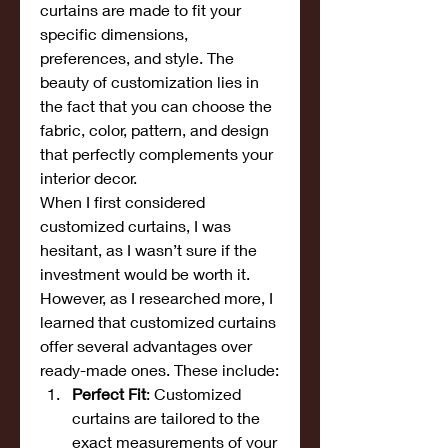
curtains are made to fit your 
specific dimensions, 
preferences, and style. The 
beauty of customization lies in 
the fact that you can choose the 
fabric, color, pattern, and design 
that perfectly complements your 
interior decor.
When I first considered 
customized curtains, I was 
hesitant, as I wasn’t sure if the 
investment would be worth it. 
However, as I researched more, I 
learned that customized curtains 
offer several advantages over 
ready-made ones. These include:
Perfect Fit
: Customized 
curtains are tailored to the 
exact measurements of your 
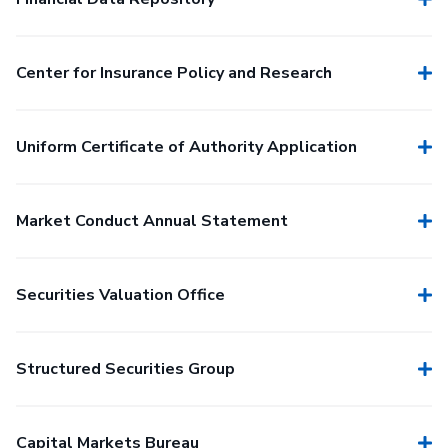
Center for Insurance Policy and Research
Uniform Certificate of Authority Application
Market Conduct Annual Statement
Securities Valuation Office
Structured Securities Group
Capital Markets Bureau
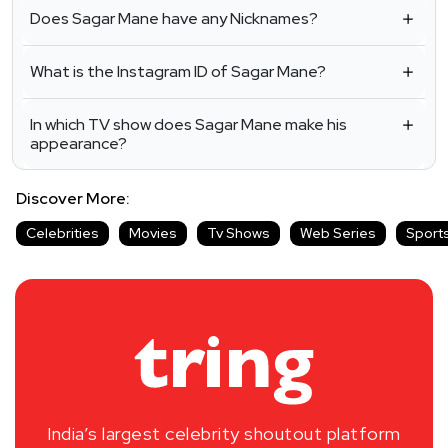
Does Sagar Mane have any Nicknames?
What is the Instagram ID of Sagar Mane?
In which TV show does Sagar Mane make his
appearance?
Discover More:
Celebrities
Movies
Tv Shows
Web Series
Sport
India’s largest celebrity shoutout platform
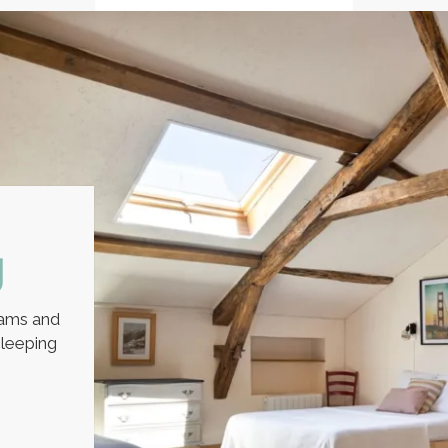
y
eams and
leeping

How to complete this task:
Produce the material above again in full, with identical lines and no pictures.

Response box:
curtains are made to fit your 
specific dimensions, 
preferences, and style. The 
beauty of customization lies in 
the fact that you can choose the 
fabric, color, pattern, and design 
that perfectly complements your 
interior decor.
When I first considered 
customized curtains, I was 
hesitant, as I wasn’t sure if the 
investment would be worth it. 
However, as I researched more, I 
learned that customized curtains 
offer several advantages over 
ready-made ones. These include:
Perfect Fit
: Customized 
curtains are tailored to the 
exact measurements of your 
Center for Insurance Policy and Research
Uniform Certificate of Authority Application
Market Conduct Annual Statement
Securities Valuation Office
Structured Securities Group
Capital Markets Bureau
Does Sagar Mane have any Nicknames?
What is the Instagram ID of Sagar Mane?
In which TV show does Sagar Mane make his
appearance?
Discover More:
Celebrities
Movies
Tv Shows
Web Series
Sport
India’s largest celebrity shoutout platform
y
eams and
leeping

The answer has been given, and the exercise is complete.